Tag: Better

  • Stop the Arsonists: Better Leadership for Burning Workplaces

    Stop the Arsonists: Better Leadership for Burning Workplaces

    “I’m always firefighting. There’s no time to think.”

    I can’t remember the first time I heard this phrase, but I hear it A LOT – particularly when I’m coaching senior leaders in transformative and project leadership roles.

    And whilst evocative of modern time-management (or lack thereof) has to be a better way, right? Well this got me thinking, and a confluence of three things sparked this blog:

    1. Someone using this phrase in a coaching session…again!
    2. Reading about systems thinking.
    3. Watching the Apple TV+ show, Smoke.

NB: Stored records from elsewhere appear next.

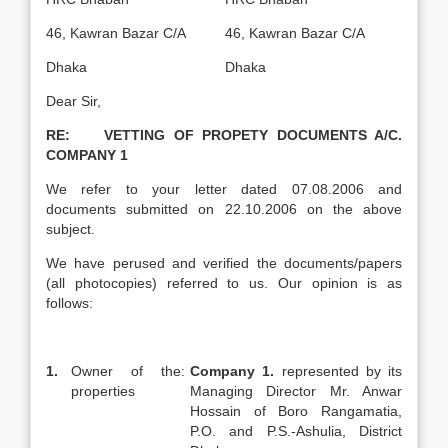
46, Kawran Bazar C/A
46, Kawran Bazar C/A
Dhaka
Dhaka
Dear Sir,
RE: VETTING OF PROPETY DOCUMENTS A/C.
COMPANY 1
We refer to your letter dated 07.08.2006 and
documents submitted on 22.10.2006 on the above
subject.
We have perused and verified the documents/papers
(all photocopies) referred to us. Our opinion is as
follows:
1.
Owner of the
:
Company 1.
represented by its
properties
Managing Director Mr. Anwar
Hossain of Boro Rangamatia,
P.O. and P.S.-Ashulia, District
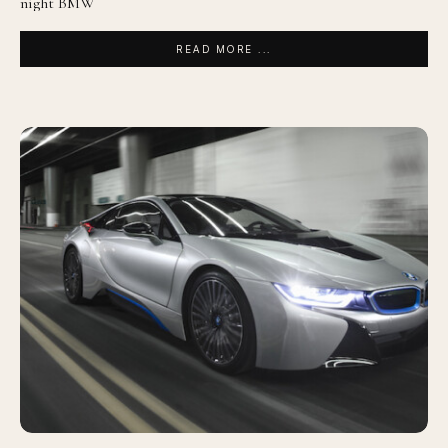
night BMW
READ MORE ...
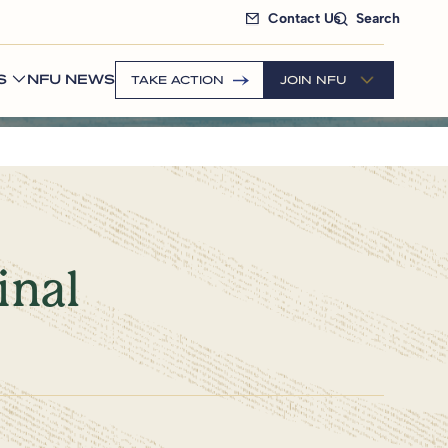
Contact Us
Search
S
NFU NEWS
TAKE ACTION
JOIN NFU
inal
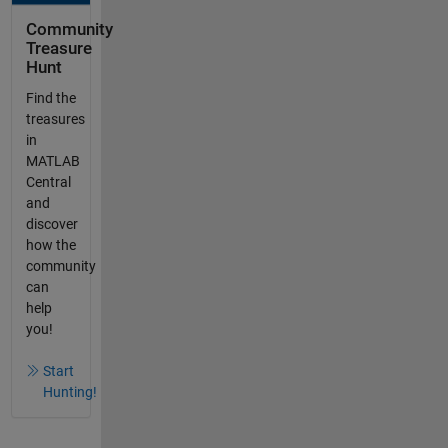
Community
Treasure
Hunt
Find the
treasures
in
MATLAB
Central
and
discover
how the
community
can
help
you!
Start
Hunting!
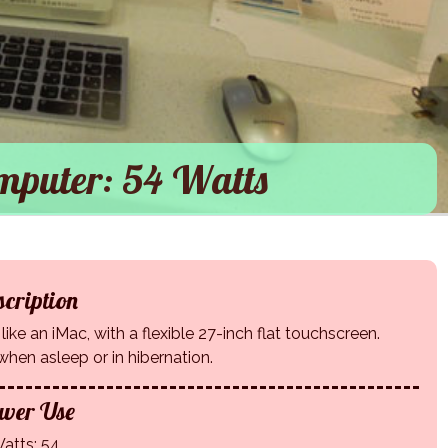
mputer: 54 Watts
cription
ike an iMac, with a flexible 27-inch flat touchscreen.
y when asleep or in hibernation.
wer Use
atts: 54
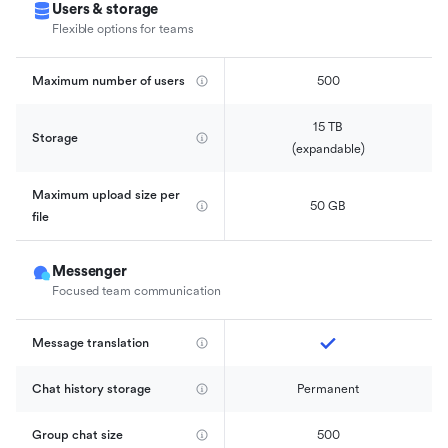
Users & storage
Flexible options for teams
Maximum number of users
500
15 TB

Storage
(expandable)
Maximum upload size per 
50 GB
file
Messenger
Focused team communication
Message translation
Chat history storage
Permanent
Group chat size
500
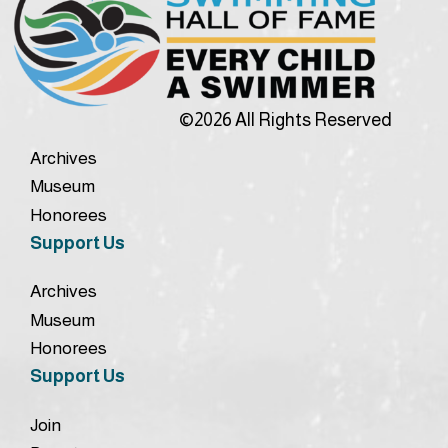
©2026 All Rights Reserved
Archives
Museum
Honorees
Support Us
Archives
Museum
Honorees
Support Us
Join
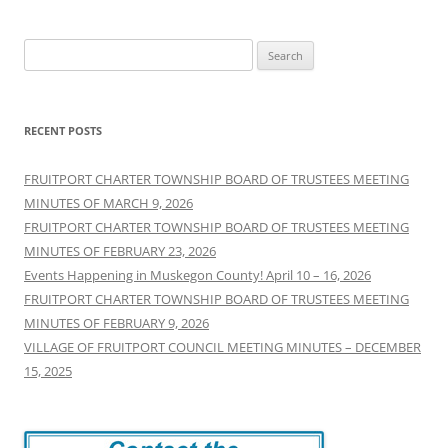
Search
for:
RECENT POSTS
FRUITPORT CHARTER TOWNSHIP BOARD OF TRUSTEES MEETING
MINUTES OF MARCH 9, 2026
FRUITPORT CHARTER TOWNSHIP BOARD OF TRUSTEES MEETING
MINUTES OF FEBRUARY 23, 2026
Events Happening in Muskegon County! April 10 – 16, 2026
FRUITPORT CHARTER TOWNSHIP BOARD OF TRUSTEES MEETING
MINUTES OF FEBRUARY 9, 2026
VILLAGE OF FRUITPORT COUNCIL MEETING MINUTES – DECEMBER
15, 2025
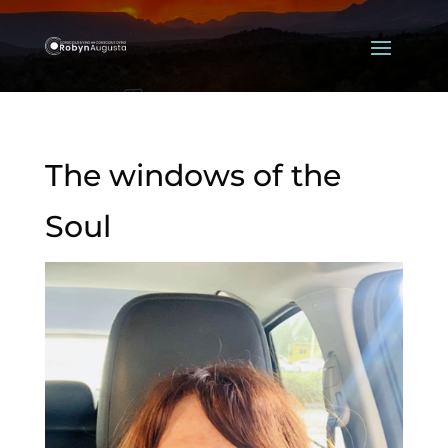
The windows of the
Soul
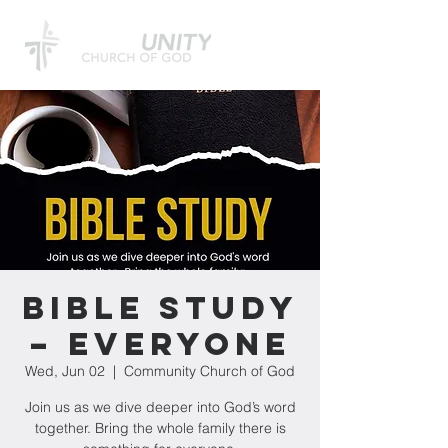
Bible Study
– Everyone
Wed, Jun 02
  |  
Community Church of God
Join us as we dive deeper into God’s word
together. Bring the whole family there is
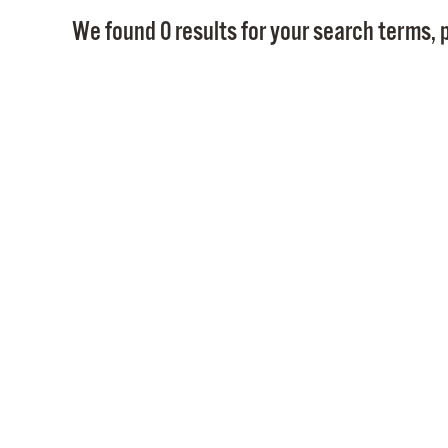
We found 0 results for your search terms, p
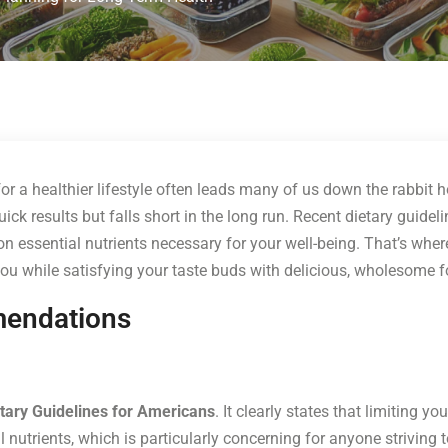
 for a healthier lifestyle often leads many of us down the rabbit
 results but falls short in the long run. Recent dietary guidelines
n essential nutrients necessary for your well-being. That’s wher
ou while satisfying your taste buds with delicious, wholesome 
mendations
tary Guidelines for Americans
. It clearly states that limiting yo
 nutrients, which is particularly concerning for anyone striving 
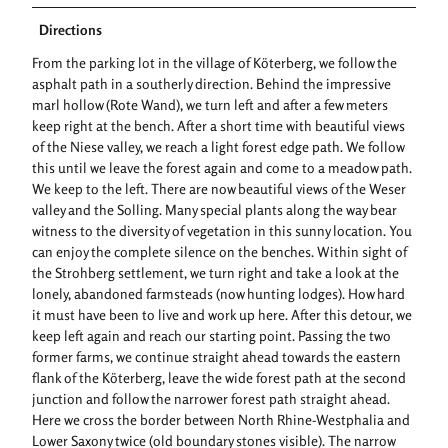
Directions
From the parking lot in the village of Köterberg, we follow the
asphalt path in a southerly direction. Behind the impressive
marl hollow (Rote Wand), we turn left and after a few meters
keep right at the bench. After a short time with beautiful views
of the Niese valley, we reach a light forest edge path. We follow
this until we leave the forest again and come to a meadow path.
We keep to the left. There are now beautiful views of the Weser
valley and the Solling. Many special plants along the way bear
witness to the diversity of vegetation in this sunny location. You
can enjoy the complete silence on the benches. Within sight of
the Strohberg settlement, we turn right and take a look at the
lonely, abandoned farmsteads (now hunting lodges). How hard
it must have been to live and work up here. After this detour, we
keep left again and reach our starting point. Passing the two
former farms, we continue straight ahead towards the eastern
flank of the Köterberg, leave the wide forest path at the second
junction and follow the narrower forest path straight ahead.
Here we cross the border between North Rhine-Westphalia and
Lower Saxony twice (old boundary stones visible). The narrow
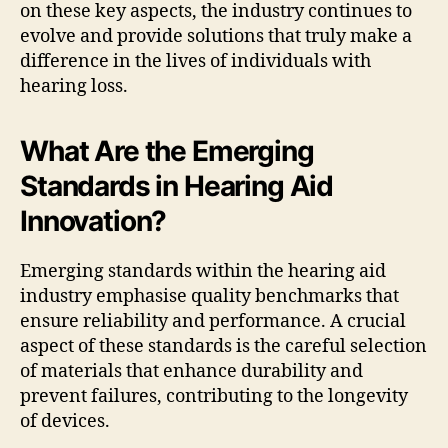
on these key aspects, the industry continues to
evolve and provide solutions that truly make a
difference in the lives of individuals with
hearing loss.
What Are the Emerging
Standards in Hearing Aid
Innovation?
Emerging standards within the hearing aid
industry emphasise quality benchmarks that
ensure reliability and performance. A crucial
aspect of these standards is the careful selection
of materials that enhance durability and
prevent failures, contributing to the longevity
of devices.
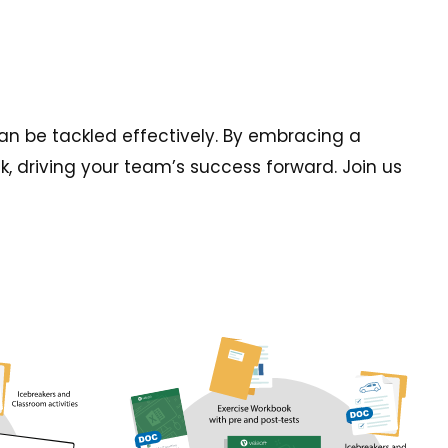
an be tackled effectively. By embracing a
k, driving your team’s success forward. Join us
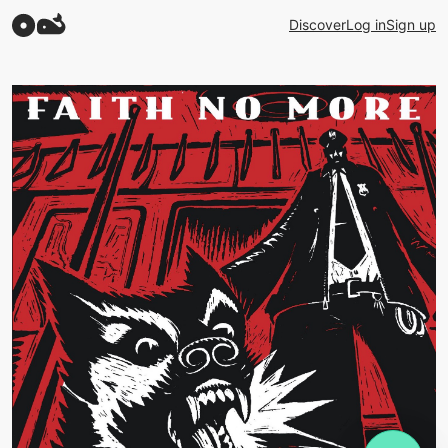
Discover
Log in
Sign up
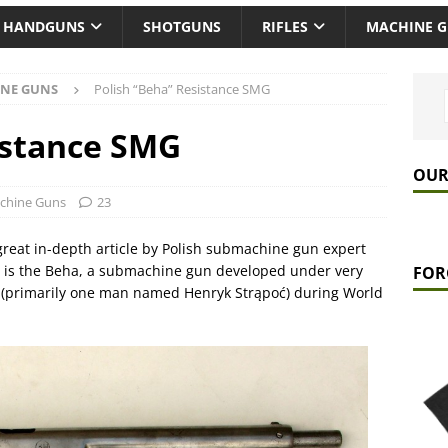
HANDGUNS
SHOTGUNS
RIFLES
MACHINE 
NE GUNS
Polish “Beha” Resistance SMG
istance SMG
OUR
chine Guns
23
 great in-depth article by Polish submachine gun expert
ng is the Beha, a submachine gun developed under very
FOR
nce (primarily one man named Henryk Strąpoć) during World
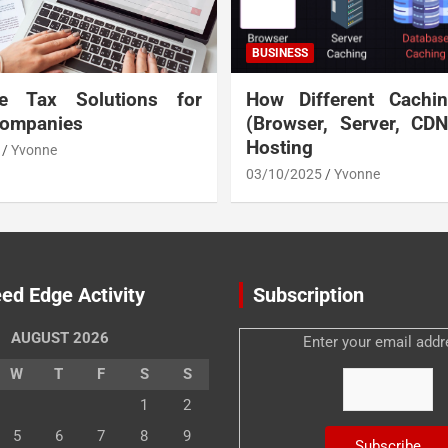
BUSINESS
te Tax Solutions for
How Different Cachi
Companies
(Browser, Server, CD
Hosting
Yvonne
03/10/2025
Yvonne
ed Edge Activity
Subscription
AUGUST 2026
Enter your email addr
W
T
F
S
S
1
2
5
6
7
8
9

    A bit of context about each, and then the thought…

    The phrase

    It paints a clear picture…or we can all think of the meme with the cartoon dog in the house that’s on fire saying ‘this is fine’…everything’s going a million miles per hour and we have to move from one crisis to the next, urgent to urgent to urgent – never doing the important things we promised ourselves we’d do, like strategic thinking, self-development, 1:1s with others, improving processes, etc.

    Systems Thinking

    This is something that I’ve dabbled with on and off for years. In the first instance, I didn’t really get it. Someone sent me a video of blobs moving around rectangles and said ‘I think you’re going to love it’…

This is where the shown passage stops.